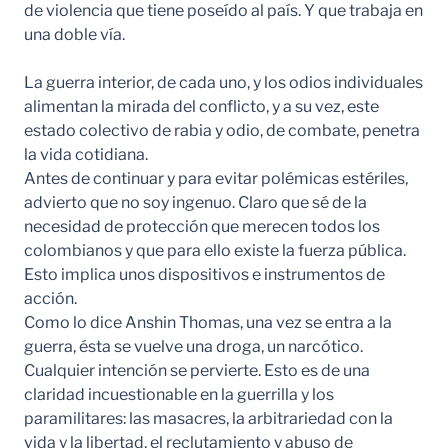
de violencia que tiene poseído al país. Y que trabaja en
una doble vía.
La guerra interior, de cada uno, y los odios individuales
alimentan la mirada del conflicto, y a su vez, este
estado colectivo de rabia y odio, de combate, penetra
la vida cotidiana.
Antes de continuar y para evitar polémicas estériles,
advierto que no soy ingenuo. Claro que sé de la
necesidad de protección que merecen todos los
colombianos y que para ello existe la fuerza pública.
Esto implica unos dispositivos e instrumentos de
acción.
Como lo dice Anshin Thomas, una vez se entra a la
guerra, ésta se vuelve una droga, un narcótico.
Cualquier intención se pervierte. Esto es de una
claridad incuestionable en la guerrilla y los
paramilitares: las masacres, la arbitrariedad con la
vida y la libertad, el reclutamiento y abuso de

........

Problem -> Please retype exactly the line containing "guerra, ésta se" and each line after it to the end of the records, and nothing more.

Answer to this exercise ->
guerra, ésta se vuelve una droga, un narcótico.
Cualquier intención se pervierte. Esto es de una
claridad incuestionable en la guerrilla y los
paramilitares: las masacres, la arbitrariedad con la
vida y la libertad, el reclutamiento y abuso de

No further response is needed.